Thu Jan 10 21:03:38 PST 2013

Over the last few months I've been hearing quite a few negative comments
about AMD.  Seems like most of them are extrapolating from desktop
performance.

Keep in mind that it's quite a stretch going from a desktop (single
socket, 2 memory channels) to a server (dual socket, 4x the cores, 8
memory channels).

Also keep in mind that compilers and kernels can make quite a
difference.  The vector units have changed significantly (a factor of 2)
and the scheduler needs tweaks to account for the various latencies and
NUMA related values.  Using old kernels/compilers may well significantly
impact AMD and/or Intel.

I've found the bandwidth and latency mostly controlled by the socket and
specifically the number of memory channels.  2, 3, and 4 channel per
socket systems have very similar bandwidth and latency for AMD and Intel
systems.

When taking a pragmatic approach to best price performance I find AMD
competitive.  Normally I figure out how much ram per CPU is needed, disk
needs, then figure out which Intel chip has the best system price/system
perf on the relevant applications.  Then do similar for AMD.  Then buy
whichever is better.  Often the result is a 15% improvement in one
direction or another (HIGHLY application dependent).
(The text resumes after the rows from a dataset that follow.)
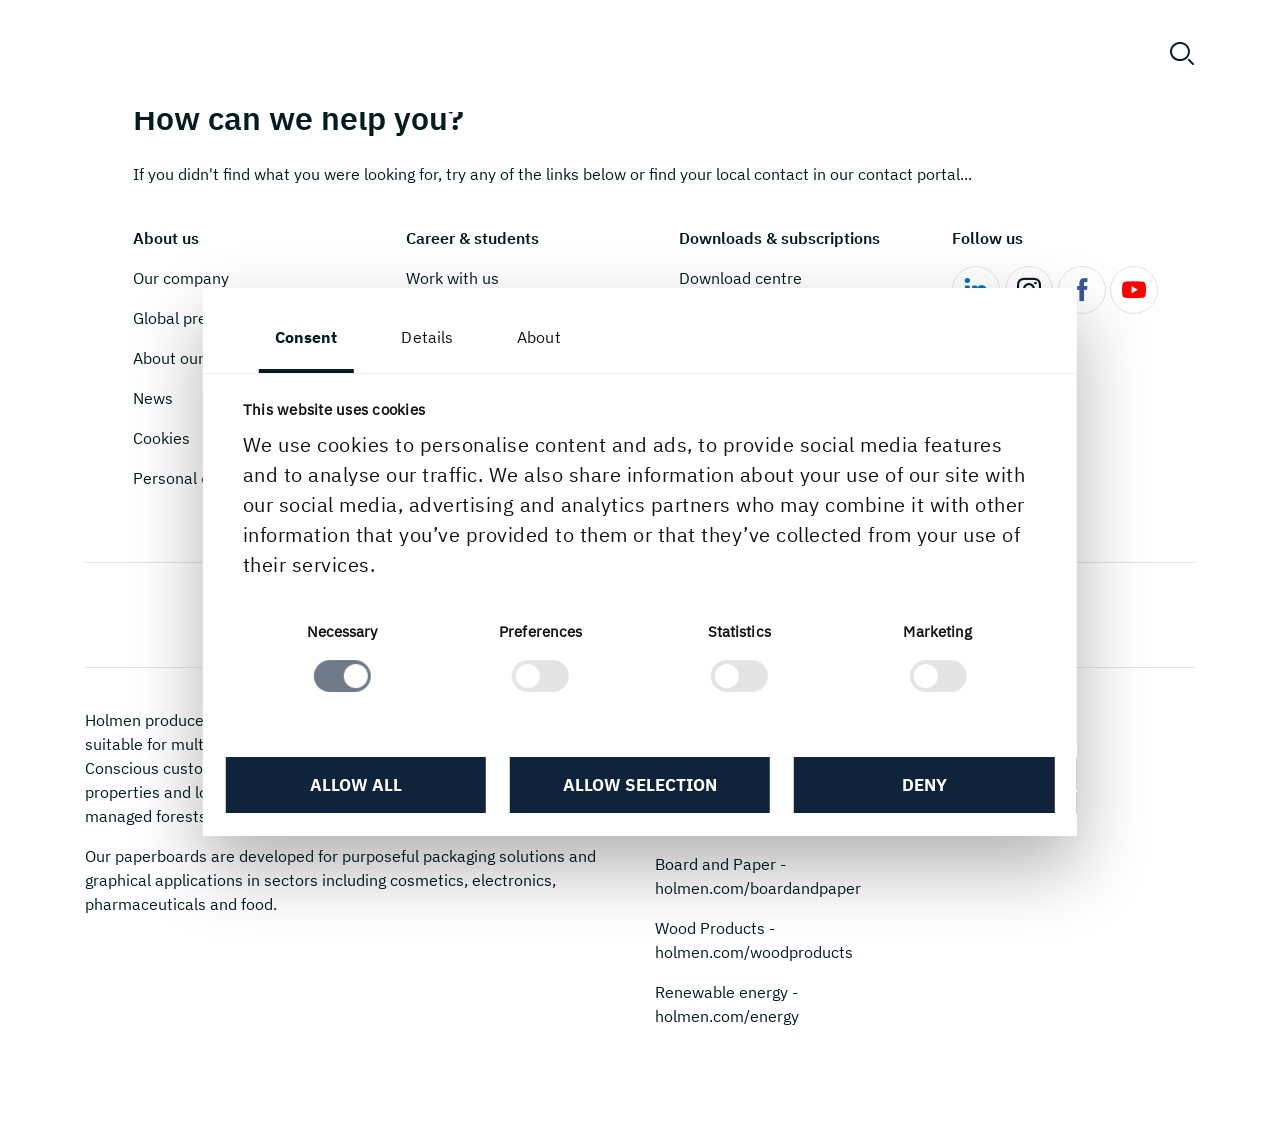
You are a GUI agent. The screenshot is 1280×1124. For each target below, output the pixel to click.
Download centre (740, 278)
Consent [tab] (327, 337)
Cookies (161, 438)
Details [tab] (449, 337)
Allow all (370, 789)
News (153, 398)
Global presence (191, 318)
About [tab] (560, 337)
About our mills (187, 358)
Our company (181, 278)
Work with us (452, 278)
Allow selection (640, 789)
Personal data (183, 478)
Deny (910, 789)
Of course sometimes a user asks for the "better" system for running a
wide variety of floating point codes.  In such cases I often use CPU2006
FP rate.

In a recent comparison I compared (both perf numbers from HP systems)
* AMD 6344,      64GB ram, SpecFPRateBase=333 $2,915, $8.75 per spec
* Intel E5-2620, 64GB ram, SpecFPRateBase=322 $2,990, $9.22 per spec

Whenever possible I try to use actual applications justifying the
purchase of a cluster.

When using actual end user applications it's about a 50/50 chance that
AMD or Intel will win.

I figured I'd add a few comments:
* Latency for a quad socket AMD is around 64ns to a random piece
  of memory (not 600ns as recently mentioned).
* AMD quad sockets with 512GB ram start around $9k ($USA)
* With OpenMP, pthreads, MPI or other parallel friendly code a quad
  socket amd can look up random cache line approximately every 2.25ns.
  (64 threads banging on 16 memory channels at once).
* I've seen no problems with the AMD memory system, in general
  the 2k pin/4 memory bus amd sockets seem to performance similarly
  to Intel.

And example of AMD's bandwidth scaling on a quad socket with 64 cores:
  http://cse.ucdavis.edu/bill/pstream/bm3-all.png

I don't have a similar Intel, but I do have a dual socket e5:
  http://cse.ucdavis.edu/bill/pstream/e5-2609.png